The ruling extends the sex-based employment discrimination protections known as Title VII to LGBT+ people in all 50 states – a significant step, as equality measures to do so have long stalled by Republicans in Congress.

But it includes a critical exception for small businesses with fewer than 15 employees, which employ as many as one in six Americans.

The exact number of people who fall into this category is unclear as there’s no specific data on how many employees work for such companies. But according to Al Jazeera, the US Bureau of Labor Statistics estimates about 17 per cent of the workforce is employed by companies with 19 or fewer employees.

Some states have stronger laws, such as California, where businesses with at least five workers can’t discriminate.
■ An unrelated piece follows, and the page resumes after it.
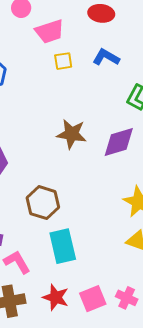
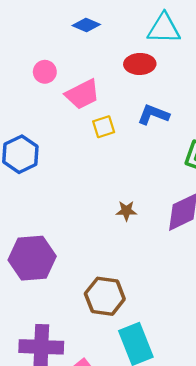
brown star: (72, 134) -> (126, 211), size x0.6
But many LGBT+ Americans employed by small companies in conservative states could easily fall through the cracks.

“I don’t know of any decent excuse or rationale for having let that sit on the books,” said Moe Vela, who served as a senior advisor on LGBT+ affairs to Joe Biden.

“There’s always been a special kind of place for small businesses in the legislative process, but I don’t understand how that protective spirit can translate in any way to allowing them to discriminate against employees based on who they love or what gender they identify with.”

The Supreme Court decision also hasn’t addressed other civil rights questions, such as whether LGBT+ people can be refused access to housing or denied services from businesses, and whether homophobic and transphobic discrimination is justified by religious beliefs.

It is a “monumental decision for the LGBT+ community, but it is not the end of our struggle,” said Alphonso David, president of the Human Rights Campaign – but he acknowledged that there is much more work still to do.

“We’re still fighting to make sure LGBT+ people are protected in all aspects of their lives,” he added.